■ Task description
Could you copy the records below exactly, leaving out any pictures?

------

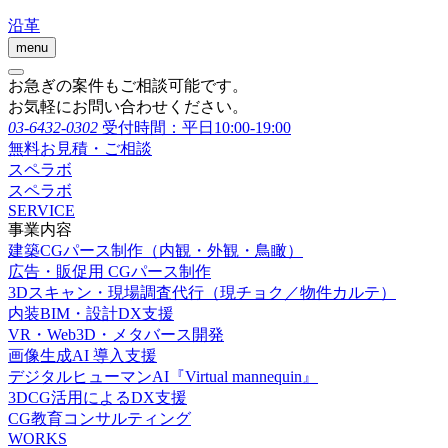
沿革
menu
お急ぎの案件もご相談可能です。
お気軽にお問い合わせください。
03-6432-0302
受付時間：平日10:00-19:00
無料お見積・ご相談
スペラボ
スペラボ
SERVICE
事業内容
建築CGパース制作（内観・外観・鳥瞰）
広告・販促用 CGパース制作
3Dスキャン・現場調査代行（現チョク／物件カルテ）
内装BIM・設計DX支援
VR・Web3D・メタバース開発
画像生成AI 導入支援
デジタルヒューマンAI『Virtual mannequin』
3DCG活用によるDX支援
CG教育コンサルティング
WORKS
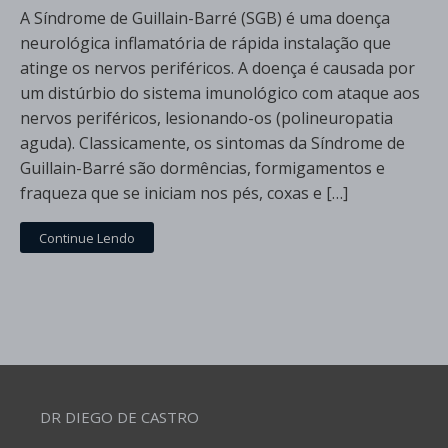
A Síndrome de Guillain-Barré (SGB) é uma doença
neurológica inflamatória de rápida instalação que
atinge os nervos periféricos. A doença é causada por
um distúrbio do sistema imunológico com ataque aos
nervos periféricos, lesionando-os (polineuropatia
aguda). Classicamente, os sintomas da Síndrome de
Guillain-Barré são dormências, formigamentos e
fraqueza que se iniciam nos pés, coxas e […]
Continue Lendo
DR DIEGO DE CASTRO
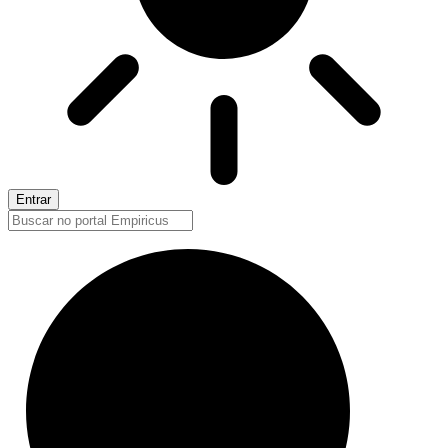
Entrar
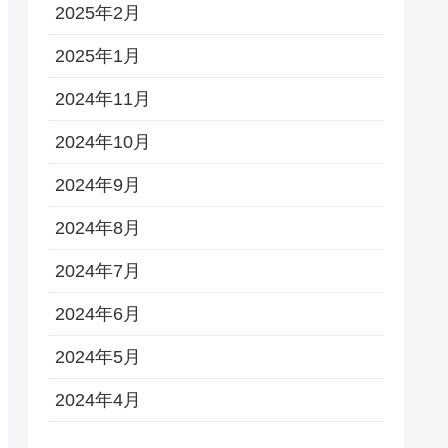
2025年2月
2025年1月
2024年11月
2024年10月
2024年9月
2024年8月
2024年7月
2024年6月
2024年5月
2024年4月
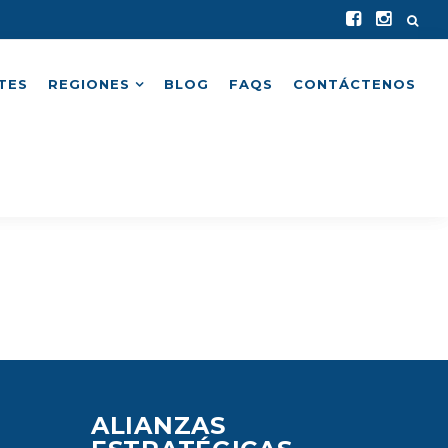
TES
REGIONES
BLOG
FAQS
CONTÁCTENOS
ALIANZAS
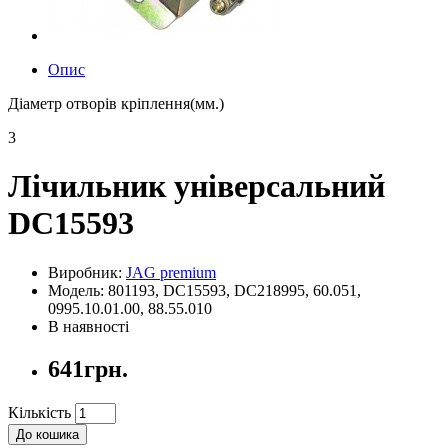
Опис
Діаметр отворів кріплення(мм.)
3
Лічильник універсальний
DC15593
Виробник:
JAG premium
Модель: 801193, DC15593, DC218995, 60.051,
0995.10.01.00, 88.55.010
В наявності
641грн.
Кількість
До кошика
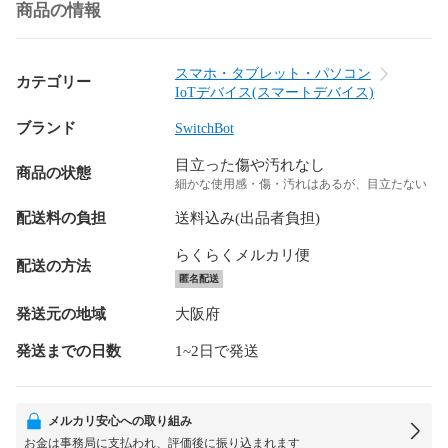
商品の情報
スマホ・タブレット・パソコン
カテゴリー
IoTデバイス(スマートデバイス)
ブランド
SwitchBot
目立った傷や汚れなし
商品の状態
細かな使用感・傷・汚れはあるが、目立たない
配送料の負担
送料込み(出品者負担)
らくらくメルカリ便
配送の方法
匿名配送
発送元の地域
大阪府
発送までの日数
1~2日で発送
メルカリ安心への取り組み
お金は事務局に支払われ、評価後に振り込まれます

------

■ Response box
沿革
menu
お急ぎの案件もご相談可能です。
お気軽にお問い合わせください。
03-6432-0302
受付時間：平日10:00-19:00
無料お見積・ご相談
スペラボ
スペラボ
SERVICE
事業内容
建築CGパース制作（内観・外観・鳥瞰）
広告・販促用 CGパース制作
3Dスキャン・現場調査代行（現チョク／物件カルテ）
内装BIM・設計DX支援
VR・Web3D・メタバース開発
画像生成AI 導入支援
デジタルヒューマンAI『Virtual mannequin』
3DCG活用によるDX支援
CG教育コンサルティング
WORKS
A Síndrome de Guillain-Barré (SGB) é uma doença
neurológica inflamatória de rápida instalação que
atinge os nervos periféricos. A doença é causada por
um distúrbio do sistema imunológico com ataque aos
nervos periféricos, lesionando-os (polineuropatia
aguda). Classicamente, os sintomas da Síndrome de
Guillain-Barré são dormências, formigamentos e
fraqueza que se iniciam nos pés, coxas e […]
Continue Lendo
DR DIEGO DE CASTRO
Entrar
2025年2月
2025年1月
2024年11月
2024年10月
2024年9月
2024年8月
2024年7月
2024年6月
2024年5月
2024年4月
TES
REGIONES
BLOG
FAQS
CONTÁCTENOS
ALIANZAS
Опис
Діаметр отворів кріплення(мм.)
3
Лічильник універсальний
DC15593
Виробник:
JAG premium
Модель: 801193, DC15593, DC218995, 60.051,
0995.10.01.00, 88.55.010
В наявності
641грн.
Кількість
До кошика
商品の情報
スマホ・タブレット・パソコン
カテゴリー
IoTデバイス(スマートデバイス)
ブランド
SwitchBot
目立った傷や汚れなし
商品の状態
細かな使用感・傷・汚れはあるが、目立たない
配送料の負担
送料込み(出品者負担)
らくらくメルカリ便
配送の方法
匿名配送
発送元の地域
大阪府
発送までの日数
1~2日で発送
メルカリ安心への取り組み
お金は事務局に支払われ、評価後に振り込まれます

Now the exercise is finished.